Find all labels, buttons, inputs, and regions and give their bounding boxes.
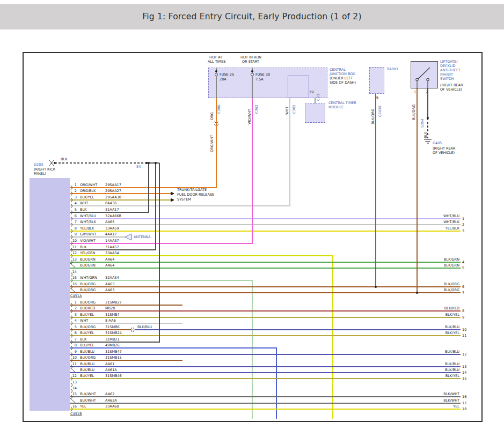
junction-dot	[155, 162, 157, 164]
wire-code: 29SAA27	[105, 189, 121, 193]
junction-dot	[251, 70, 253, 72]
liftgate-switch-label: LIFTGATE/	[440, 60, 457, 64]
offpage-wire-name: BLK/YEL	[445, 374, 459, 378]
wire-code: AA63	[105, 282, 114, 286]
wire-name: BLK/ORG	[80, 355, 96, 360]
wire-code: 29SAA17	[105, 183, 121, 187]
wire-name: BLK/BLU	[80, 350, 94, 354]
wire-name: BLK	[80, 207, 86, 212]
wire-WHT/GRN-pin15	[70, 280, 252, 419]
wire-code: 29SAA30	[105, 195, 121, 199]
wire-name: BLK/WHT	[80, 392, 96, 396]
wire-name: BLK	[80, 337, 86, 342]
pin-number: 16	[72, 404, 77, 409]
hot-at-all-times-label: HOT AT	[209, 55, 222, 60]
wire-code: 32AA66B	[105, 214, 121, 218]
wire-code: 8-AA6	[105, 318, 116, 323]
offpage-pin-number: 16	[462, 395, 466, 399]
pin-number: 1	[75, 183, 77, 187]
wire-name: VIO/WHT	[80, 239, 96, 243]
pin-number: 9	[75, 232, 77, 236]
wire-name: BLK	[80, 245, 86, 249]
central-junction-box-label: CENTRAL	[330, 68, 346, 72]
splice-s4-label: S4	[136, 165, 141, 169]
junction-dot	[54, 162, 56, 164]
wire-name: WHT/GRN	[80, 276, 97, 280]
offpage-pin-number: 13	[462, 365, 466, 369]
offpage-wire-name: BLK/WHT	[443, 392, 459, 396]
wire-code: AA65	[105, 220, 114, 224]
wire-code: 31SMB6	[105, 325, 120, 329]
pin-number: 4	[75, 318, 77, 323]
ground-icon	[424, 139, 432, 143]
pin-number: 11	[72, 362, 77, 366]
junction-dot	[148, 162, 150, 164]
ground-g203-location: PANEL)	[34, 172, 46, 176]
offpage-wire-name: BLK/GRN	[444, 257, 459, 262]
central-junction-box-label: JUNCTION BOX	[330, 72, 355, 76]
wire-name: BLK/YEL	[80, 331, 94, 335]
pin-number: 3	[75, 313, 77, 317]
liftgate-switch-label: DECKLID	[440, 64, 455, 68]
wire-name: WHT	[80, 318, 88, 323]
wire-name: BLK	[423, 132, 428, 138]
connector-c365-label: C365	[292, 105, 296, 114]
central-junction-box-location: SIDE OF DASH)	[330, 80, 356, 85]
offpage-pin-number: 10	[462, 328, 466, 332]
wire-name: BLK/YEL	[80, 313, 94, 317]
wire-name: WHT	[285, 107, 289, 115]
ground-g405-location: (RIGHT REAR	[433, 146, 456, 151]
connector-c362-label: C362	[254, 105, 259, 114]
wire-code: 49MB26	[105, 343, 120, 347]
switch-contact-icon	[416, 68, 430, 88]
wire-code: 4AA17	[105, 232, 116, 236]
pin-number: 8	[75, 343, 77, 347]
pin-number: 5	[75, 325, 77, 329]
wire-code: 31SMB27	[105, 300, 122, 305]
wire-code: 31SMB15	[105, 355, 122, 360]
wire-code: 33AA34	[105, 251, 119, 255]
liftgate-switch-location: (RIGHT REAR	[440, 83, 463, 87]
wire-code: 8AA36	[105, 201, 116, 205]
ground-g405-label: G405	[433, 141, 442, 145]
pin-number: 2	[426, 90, 428, 94]
pin-number: 7	[75, 220, 77, 224]
offpage-wire-name: YEL/BLK	[445, 226, 459, 231]
offpage-wire-name: BLK/BLU	[445, 362, 459, 366]
pin-number: 6	[376, 95, 378, 100]
fuse-30-rating: 7.5A	[255, 77, 264, 81]
ground-icon	[49, 160, 54, 166]
pin-number: 10	[72, 239, 77, 243]
offpage-pin-number: 11	[462, 333, 466, 338]
wire-name: BLK/RED	[80, 306, 95, 310]
wire-ORG/WHT-pin1	[70, 98, 216, 188]
splice-icon	[131, 122, 218, 332]
pin-number: 2	[75, 306, 77, 310]
central-timer-module-label: MODULE	[328, 105, 344, 109]
offpage-system-label: SYSTEM	[177, 197, 191, 202]
wire-code: AA62A	[105, 398, 117, 403]
offpage-wire-name: BLK/RED	[444, 306, 459, 310]
liftgate-switch-label: ANTI-THEFT	[440, 68, 461, 72]
wire-name: BLK/ORG	[412, 105, 416, 120]
wire-code: AA62	[105, 392, 114, 396]
branch-line	[70, 263, 75, 268]
connector-c451a-label: C451A	[70, 294, 82, 298]
offpage-pin-number: 14	[462, 370, 466, 375]
offpage-wire-name: BLK/ORG	[444, 282, 459, 286]
connector-c451b-label: C451B	[70, 412, 82, 416]
offpage-pin-number: 12	[462, 352, 466, 357]
wiring-diagram: 1ORG/WHT29SAA172ORG/BLK29SAA273BLK/YEL29…	[0, 0, 504, 430]
offpage-pin-number: 6	[462, 285, 464, 289]
wire-name: WHT	[80, 201, 88, 205]
offpage-system-label: FUEL DOOR RELEASE	[177, 192, 214, 197]
connector-c380-label: C380	[217, 105, 221, 114]
pin-number: 14	[72, 270, 77, 274]
hot-in-run-label: OR START	[242, 60, 259, 64]
wire-name: BLK/GRN	[80, 263, 96, 268]
fuse-30-label: FUSE 30	[255, 72, 270, 77]
wire-name: BLK/BLU	[137, 325, 152, 329]
wire-code: AA64	[105, 257, 114, 262]
wire-code: 31AA57	[105, 245, 119, 249]
wire-name: ORG/WHT	[80, 183, 97, 187]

▬▬▬▬▬▬

* _PROBLEM DESCRIPTION_
Lines holding the word "connector" are the answer; copy every one from the records above.

* _FINISHED EXERCISE_
connector-c365-label: C365	[292, 105, 296, 114]
connector-c362-label: C362	[254, 105, 259, 114]
connector-c451a-label: C451A	[70, 294, 82, 298]
connector-c451b-label: C451B	[70, 412, 82, 416]
connector-c380-label: C380	[217, 105, 221, 114]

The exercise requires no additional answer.